Carte de la route du pétrole (au bas du PDF)

En matinée, le ministre de l'Environnement, Daniel Breton, a laissé entendre qu'il souhaite bloquer l'industrie albertaine. Il a répondu à

La Presse qu'il «travaille» sur des moyens d'empêcher l'inversion du flux d'un pipeline en vue d'acheminer du pétrole des sables bitumineux au Québec.

«Ce que les Albertains veulent faire avec leur pétrole, l'amener sur notre territoire sans notre consentement... il va falloir qu'on regarde ça», a-t-il lancé.

Mais l'ex-militant environnementaliste a nuancé ses propos quelques heures plus tard, lors d'une conférence de presse en compagnie de son collègue des Affaires intergouvernementales canadiennes, Alexandre Cloutier.

«Avant que ça se fasse vers l'est, on veut avoir notre mot à dire.
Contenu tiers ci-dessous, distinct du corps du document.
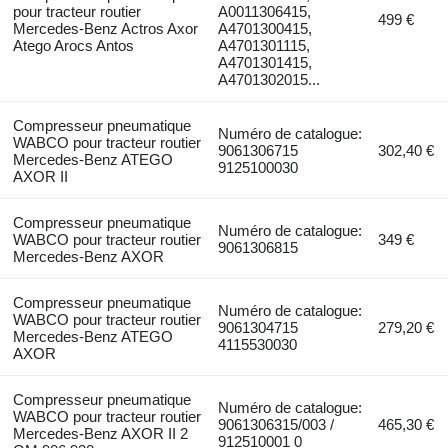
pour tracteur routier
A0011306415,
499 €
Mercedes-Benz Actros Axor
A4701300415,
Atego Arocs Antos
A4701301115,
A4701301415,
A4701302015...
Compresseur pneumatique
Numéro de catalogue:
WABCO pour tracteur routier
9061306715
302,40 €
Mercedes-Benz ATEGO
9125100030
AXOR II
Compresseur pneumatique
Numéro de catalogue:
WABCO pour tracteur routier
349 €
9061306815
Mercedes-Benz AXOR
Compresseur pneumatique
Numéro de catalogue:
WABCO pour tracteur routier
9061304715
279,20 €
Mercedes-Benz ATEGO
4115530030
AXOR
Compresseur pneumatique
Numéro de catalogue:
WABCO pour tracteur routier
9061306315/003 /
465,30 €
Mercedes-Benz AXOR II 2
912510001 0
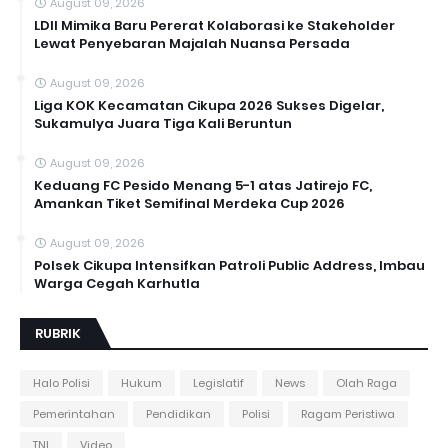
August 09, 2026
LDII Mimika Baru Pererat Kolaborasi ke Stakeholder
Lewat Penyebaran Majalah Nuansa Persada
August 09, 2026
Liga KOK Kecamatan Cikupa 2026 Sukses Digelar,
Sukamulya Juara Tiga Kali Beruntun
August 09, 2026
Keduang FC Pesido Menang 5-1 atas Jatirejo FC,
Amankan Tiket Semifinal Merdeka Cup 2026
August 09, 2026
Polsek Cikupa Intensifkan Patroli Public Address, Imbau
Warga Cegah Karhutla
RUBRIK
Halo Polisi
Hukum
Legislatif
News
Olah Raga
Pemerintahan
Pendidikan
Polisi
Ragam Peristiwa
TNI
Video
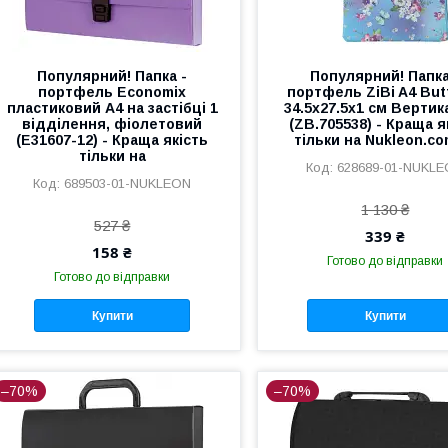
Популярний! Папка -
Популярний! Папка
портфель Economix
портфель ZiBi A4 Butt
пластиковий A4 на застібці 1
34.5х27.5х1 см Вертик
відділення, фіолетовий
(ZB.705538) - Краща я
(E31607-12) - Краща якість
тільки на Nukleon.co
тільки на
628689-01-NUKL
689503-01-NUKLEON
1 130 ₴
527 ₴
339 ₴
158 ₴
Готово до відправки
Готово до відправки
Купити
Купити
–70%
–70%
Vous savez que j'ai à coeur l'environnement, que le gouvernement a à coeur l'environnement. Donc, avant qu'une décision soit prise, on veut dire notre mot. Et on veut s'assurer que si ça doit être fait, que ça se fasse de la bonne manière», a-t-il expliqué.

Sa réflexion «ne porte pas sur les moyens de bloquer, elle porte sur la façon d'avoir les informations nécessaires pour prendre une décision».

Selon lui, la loi sur la qualité de l'environnement «peut faire en sorte que le gouvernement exige plus d'informations».

Il a souligné que l'industrie albertaine s'est déjà heurtée à un mur aux États-Unis et en Colombie-Britannique pour des raisons environnementales. Il a aussi rappelé le déversement massif de pétrole dans la rivière Kalamazoo, au Michigan, survenu en 2010 à la suite de la rupture d'un oléoduc d'Enbridge.

Alexandre Cloutier a souligné que le projet de la société albertaine sera soumis à une «consultation québécoise», qui ne sera toutefois pas tenue par le Bureau d'audiences publiques sur l'environnement (BAPE). Elle s'ajoutera à l'analyse de l'Office national de l'énergie (ONE), un organisme fédéral qui se penche déjà sur le projet.

«Les gens directement concernés seront consultés. On va s'assurer que les règles environnementales québécoises soient respectées», a noté M. Cloutier.

Selon lui, le gouvernement Marois veut «travailler en collaboration» avec les gouvernements fédéral et albertain. Les intentions du gouvernement, ce n'est «absolument pas» de déclarer la guerre à l'Alberta ou au fédéral, a assuré M. Breton.

À Ottawa, l'idée d'acheminer du pétrole albertain vers l'est du pays fait presque consensus chez les partis politiques. Le gouvernement Harper est favorable à ce projet, tout comme le Parti libéral. Le Nouveau Parti démocratique est aussi d'accord avec le principe pour des raisons de sécurité énergétique et de création d'emplois, mais apporte certaines nuances.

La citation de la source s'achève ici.